Pre-Week 1: Living Water International: Building a Clean Water Well in El Salvador
There are so many stories to unpack from my week-long trip to El Salvador where we built a clean water well for the village of Llanos de Achichilco, in the San Vicente area of El Salvador: the lack of basic amenities like toilets and electricity; the children who only attend school until 6th grade; the record number of men in their 30’s and 40’s dying of kidney failure from exposure to pesticides as they chop through sugar cane fields with their machetes; the amazing in-country staff of Living Water International who donate their lives to helping their country.
But I’m starting with a shout-out to the mommas of the village…
These are the women who walk a half a mile through the woods to fetch water from a dirty stream. They carry it back for cooking and drinking in huge jugs on their heads – up to 50 pounds. These are the women who walk that half mile with 40 pound buckets of dirty clothing on their heads so they can beat it clean with soap on rocks in the dirty stream. They spend long hours each day farming and cooking and then walk that half mile to clean their dishes and take baths. These are the women who lose children to extensive drug and gang violence. Some of them have husbands who illegally migrated to the United States years ago to find work and send money back, or, after living in the US for a while, have started new families and forgotten about their wives and families in El Salvador.
These same women, living a life too difficult for us to comprehend, are also full of love and joy and happiness. They are funny. They are strong. They are determined, full of life. They are beautiful. They opened their hearts and homes to us with warm smiles and hugs. They made fabulous lunches for us each day and bonded with us instantly.

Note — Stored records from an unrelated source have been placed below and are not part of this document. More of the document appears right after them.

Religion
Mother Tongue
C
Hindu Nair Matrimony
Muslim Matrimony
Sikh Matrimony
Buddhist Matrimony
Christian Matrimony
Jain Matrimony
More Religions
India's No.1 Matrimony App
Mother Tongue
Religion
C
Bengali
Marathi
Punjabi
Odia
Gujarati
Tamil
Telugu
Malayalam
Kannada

The sense of community and care in Achilchilco is palpable. Daily life for the villagers means lack of good roads, electricity and stable food sources. There was no clean water in the village when we arrived, no bathrooms except outhouses and a lack of access to medical care and medicine (it takes over 2 hours for an ambulance to arrive on site if needed). Yet there was such a strong sense of community and love. The children are happy and all play together, with the older children watching over the younger ones. There is no “helicopter parenting” – there’s no time with all the chores of daily life. Everyone helps each other out, watches out for each other and their families, works together on community projects. And they all, especially the women, welcomed our group with open arms. It was humbling and amazing!
At the end of our week, after two failed attempts to dig a clean water well for the village, we finally struck success on the third try. A viable clean water source. We left the village with a single, new, hand-pump well. The only clean water source for over 100 people. Just think of how many sources of clean water you have in your home – bathrooms, kitchen, outdoor hoses. All for you. At a touch of your finger you have fresh, clean, cold water always available. While back in Achichilco the people must walk to a single centralized hand pump as the only source of clean water for over 100 people. It’s better than the dirty stream they used before. They don’t have to worry about contamination from the run off from the animals, from sewage, and from the pesticides that contaminated the land around the water source. But it’s only one hand pump to share among everyone.
The truth is there are 2.5 billion people globally who lack access to even the very basic necessities of sanitation, cleanliness and safe water — that’s twice the population of the U.S. Around 700,000 children die every year from diarrhea caused by unsafe water and poor sanitation – that’s almost 2,000 children a day. (WaterAid 2012/WHO 2008/The Lancet 2012) That reality is shocking.
I will share additional stories about my trip to El Salvador, as it was truly a life-changing experience and there were so many special moments. But for now I am thinking about the women of Achichilco. The challenges they face in everyday life. And I am thankful for the things we take for granted, like clean water.